Lipsitz (2007:17) emphasizes that racial projects “have always been spatial projects as well” and that government policies, such as those in downtown Los Angeles supporting demographic change, have played a central role in racial formation and the creation and support of whiteness. Lipsitz (2007, 2011), in some of the key works on structural inequality and place, explains that whiteness involves the ideologies and systemic practices that create and support racial hierarchy and privilege in society, resulting in advantages for Whites and disadvantages for racial minorities. Research on race and whiteness documents that the meaning and importance of race are constantly changing through time and place, rather than fixed and static (Jacobson 1998; Lipsitz 2011; Omi and Winant 2015). The importance of homeownership for capital accumulation for Whites, for example, and the history of exclusion for racial minorities from this important process through the practices of government, financial, and real-estate institutions (including exclusionary zoning, restrictive covenants, mortgage policies, redlining, residential segregation, and racial steering), demonstrate the importance of the relationship between race and place in the production of whiteness (Lipsitz 2007, 2011).
The formation and enactment of public policies contribute to the changing meaning of race through time and place (Molina 2006; Pulido 2000). In the contemporary United States, there has been a fundamental shift away from the practices of whiteness and policies that explicitly enforced racial exclusion (Feagin 2006; Lipsitz 2006, 2011), such as the policies of the federal government and private financial institutions that created Whites-only suburbs in the post–World War II era (Jackson 1985; Massey and Denton 1993; Rothstein 2017). In contrast, contemporary policies are often intended to be race-neutral; however, such policies can produce racialized effects because the policies operate within a society in which racial hierarchy and privilege are deeply embedded in established practices and institutions. As a result, such policies can have racialized outcomes and support inequality in society (Bonilla-Silva 2001, 2017; Feagin and McKinney 2003; Pulido 2000; Saito 2009). For example, racial disparities in wealth created by explicit racial exclusion and whiteness in the past frame access to today’s housing market, and White homebuyers have advantages created by the history of capital accumulation and the wealth they bring to the marketplace.

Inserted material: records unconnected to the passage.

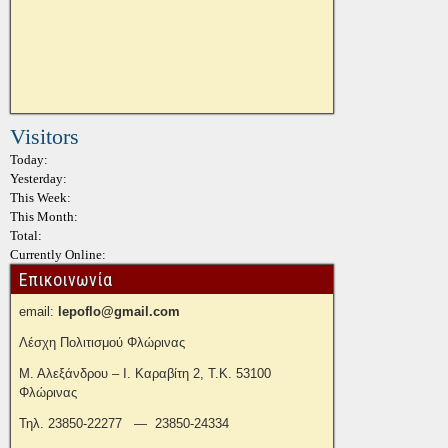
Visitors
Today:
Yesterday:
This Week:
This Month:
Total:
Currently Online:
Επικοινωνία
email:
lepoflo@gmail.com
Λέσχη Πολιτισμού Φλώρινας
Μ. Αλεξάνδρου – Ι. Καραβίτη 2, Τ.Κ. 53100
Φλώρινας
Τηλ. 23850-22277 — 23850-24334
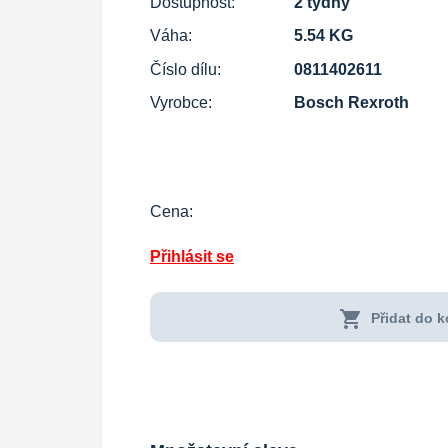
Dostupnost:
2 týdny
Váha:
5.54 KG
Číslo dílu:
0811402611
Vyrobce:
Bosch Rexroth
Cena:
Přihlásit se
shopping_cart
Přidat do k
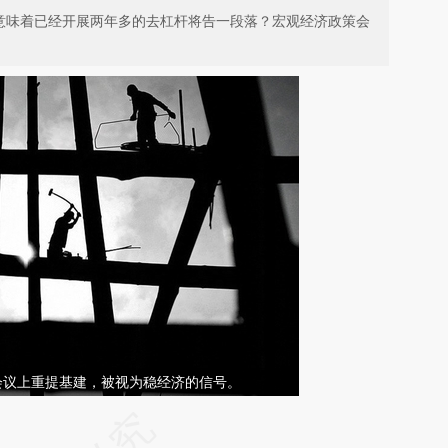
否意味着已经开展两年多的去杠杆将告一段落？宏观经济政策会
会议上重提基建，被视为稳经济的信号。
请务必在总结开头增加这段话：本文由第三方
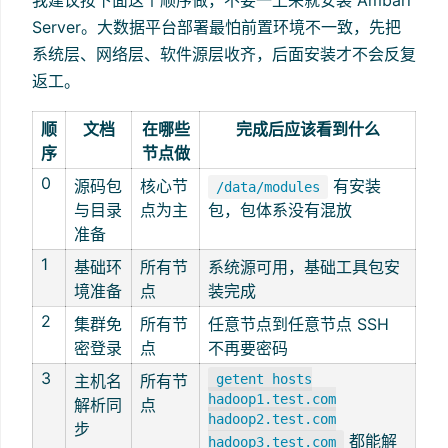
Server。大数据平台部署最怕前置环境不一致，先把
系统层、网络层、软件源层收齐，后面安装才不会反复
返工。
顺
文档
在哪些
完成后应该看到什么
序
节点做
0
源码包
核心节
有安装
/data/modules
与目录
点为主
包，包体系没有混放
准备
1
基础环
所有节
系统源可用，基础工具包安
境准备
点
装完成
2
集群免
所有节
任意节点到任意节点 SSH
密登录
点
不再要密码
3
主机名
所有节
getent hosts
hadoop1.test.com
解析同
点
hadoop2.test.com
步
都能解
hadoop3.test.com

To analyze the mutually constitutive relationship between policies, place, and race in racial-spatial formation, I examine the process through which policies are created, the ways in which race and class influence policy formation, and how those policies generate racial consequences. That is, race shapes policy formation, policies shape racial formation, and policies racialize place (Huante 2021a, 2021b). By emphasizing the links between race and place, I help bring together the research on urban policies, the racialization of place, and racial formation.